After dismantling the bra, carefully press all the pieces flat using a warm iron; don't iron back and forth or you'll distort the pieces. Be careful not to scorch or melt the fabric.
Tape a piece of pattern paper to the foam-core board. Making sure the bra pieces are right side up, tape the pieces to the pattern paper (9). For a full-band style, draw a straight line on the paper and line up the exact center of the front bra band on this line. Tape or pin into the center front to keep it from shifting.
Using the tracing wheel or a large needle, poke holes at the edges of all the pieces, spacing the holes about 1/4" apart (11a). Mark any notches the manufacturer may have used for guidelines (they may be subtle), or put in your own if you need "landmarks" to help match pieces together. If the strap ended at the upper edge of the back bra band, mark the strap placement.
Carefully remove the pieces and, using a French curve, connect all the dots (holes), smoothing out any irregularities (11). If the seam allowance was more or less than 1/4", add or subtract what you need to make it an even 1/4".
Label everything! Note the direction of greatest stretch (if any) of the original and mark it on the pattern, as well as how many pieces to cut and what the part is (Upper Cup, Bra Band, etc.). It also helps to note the upper edges, armholes and center fronts/backs on the various parts.

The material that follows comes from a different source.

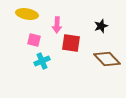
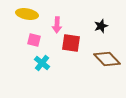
cyan cross: moved 2 px down; rotated 28 degrees counterclockwise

For the best chance of success, try to duplicate the original materials as closely as possible, both in weight and degree of stretch. Read the care/content label for a clue about the fabrication. Remember to double the elastic lengths when you figure yardage needed, and note the width of the elastics, the straps and the hook and eye closure (measured top to bottom). Lay out the pieces on a gridded cutting mat to make it easy to figure the fabric yardage needed. Plan on getting two to five bras from a yard of 60"-wide fabric, depending on the size and style.
Lace cups often have a sheer lining for stability and comfort, so note on the pattern that you need to cut two pieces of the lace fabric and two of the sheer (mark "Cut 2 fabric and 2 lining."). Check the lining for stretch. If it "gives, " it's probably sheer (15 denier) nylon tricot. If it has no give at all, then it's likely a sheer stabilized nylon such as Sew-In Sheer, which is available as an interfacing.
Copy the pattern onto oaktag or poster board--you'll always have a master that you can trace off on pattern paper, in case the "working" pattern starts to get worn or torn. You can also make fit adjustments and style changes on the working pattern and transfer them to the master pattern.
Use the pattern to cut out a new bra and assemble following the directions you wrote while taking apart the bra.